Planning for Peace of Mind: Essential Estate Planning for Minor Children in Washington State
- Cliff Coulter

- 3 days ago
- 4 min read

A major life event, such as having a child, can prompt a person to seek out advice about setting up an estate plan. Whatever the case, there are special considerations that go into estate planning when minor children are involved. While it can be an emotional matter to think about and discuss, knowing that you have a plan in place in case of the death of one or both parents will bring great peace of mind.
Part I: Appointing a Guardian (The Person)
One of the most important parts of an estate plan is ensuring the continued care of your minor child.
What does a Guardian do?
A Guardian is the person nominated to take physical and legal custody of a minor child, having the rights to do things a parent would typically do (making decisions about schooling, health, and residence). This role is entirely separate from the individual who manages the child's inherited money, though the same person can serve both roles.
How do I Nominate a Guardian?
An individual can formally nominate a guardian for their minor child in their Will.
The Court's Role: Crucially, your Will does not directly appoint the guardian; it serves as a strong recommendation to the court. The process of appointing an individual as guardian is done through a formal court process brought after the death of the parents.
Court Weight: A judge in Washington State will give the parents’ wishes about the choice of the individual nominated great weight when deciding whether to appoint them, but the court ultimately must determine what is in the child's best interests.
The Surviving Parent: Unless the other biological parent has had their parental rights legally terminated, they will be the default primary custodian of the child, even if you nominate someone else. Overriding the surviving biological parent's rights is difficult and only happens in relatively extreme circumstances.
Part II: Special Issues for Minor Child Beneficiaries (The Money)
Because minors lack the legal capacity to sign contracts or manage investment accounts, they cannot directly receive substantial inherited assets. Your Will may direct assets into one of the following protective arrangements.
What May Happen Without a Plan? (The Costly Default)
When a minor child is entitled to assets (like life insurance or probate proceeds) and the estate plan does not adequately plan for them, the assets cannot be released.
This forces the family into a Conservatorship proceeding. This is a court-supervised process where a Conservator (the person managing the money) must be formally appointed, file a bond, and submit annual financial accountings to the court until the child turns 18.
This court process is costly, time-consuming, and provides the least flexibility for the family.
If you're dealing with forms or procedures, be aware that "guardian of the estate" is now called "conservator" in Washington State. The guardianship statutes have been repealed and replaced by the conservatorship statutes at RCW 11.130.
Option A: The Testamentary Trust (Maximum Control)
A Testamentary Trust is language built into your Will that creates a formal trust upon your death.
Trustee: You appoint a Trustee to manage the funds.
Custom Age: You can choose any distribution age (e.g., 25, 30, or in installments) and the Trustee operates with minimal court oversight.
Flexibility: The Trustee can use the money for the child's education, health, and welfare over many years without seeking a judge's permission for every expense.
Option B: UTMA Custodianship (Simple and Cost-Effective)
The alternative to a formal trust is a custodianship under the Washington Uniform Transfers to Minors Act (UTMA).
Custodian: You appoint a Custodian to manage the assets.
Age Limit: A custodianship only lasts until the beneficiary is age 21, though your Will can specifically extend this age to 25 if it's set up properly.

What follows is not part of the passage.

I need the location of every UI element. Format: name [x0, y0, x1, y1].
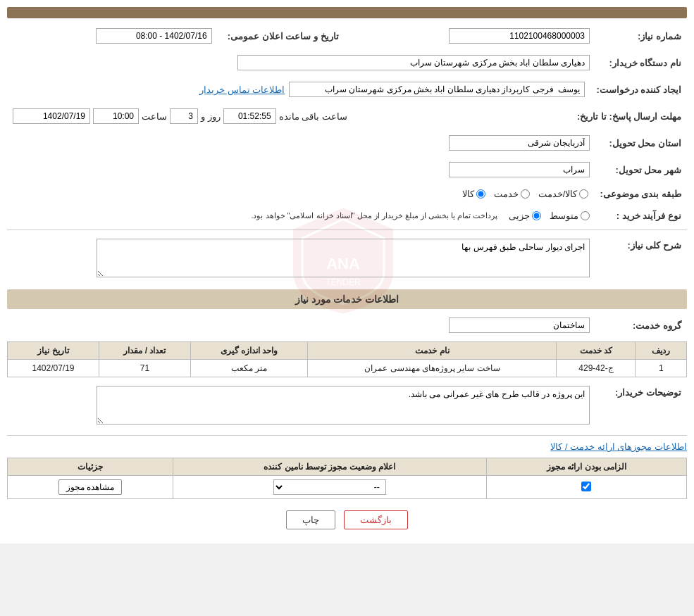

The funds are distributed outright at the final age.
Administration: This is less expensive and involves less administrative burden than a trust, making it a great option for straightforward inheritances of cash and securities.
Fiduciary Duty is Critical
For any estate plan leaving assets to minor beneficiaries, you must nominate a responsible and trustworthy individual to the position of Trustee or Custodian. By accepting this role, they serve as a fiduciary to the beneficiary, meaning they are legally required to act in the child’s best financial interests.
Blocked Accounts
A fourth option would be to transfer the funds to a blocked account. However, this approach is generally not preferable because the funds will be transferred to the minor upon reaching the age of eighteen, similar to the conservatorship.
Final Thoughts
Planning an estate involving minor children is more complex than planning an estate with responsible adult beneficiaries. When minors are involved, it is especially important to seek the advice of a qualified estate planning attorney to structure the Guardian nomination and the financial management plan (Trust or UTMA) that best fits your family's unique goals and avoids the expensive, restrictive default court proceedings.
Note: This article is for informational purposes only and does not constitute legal advice. Estate planning involves complex legal issues that vary based on individual circumstances. Consult with a qualified Washington State estate planning attorney for advice specific to your situation.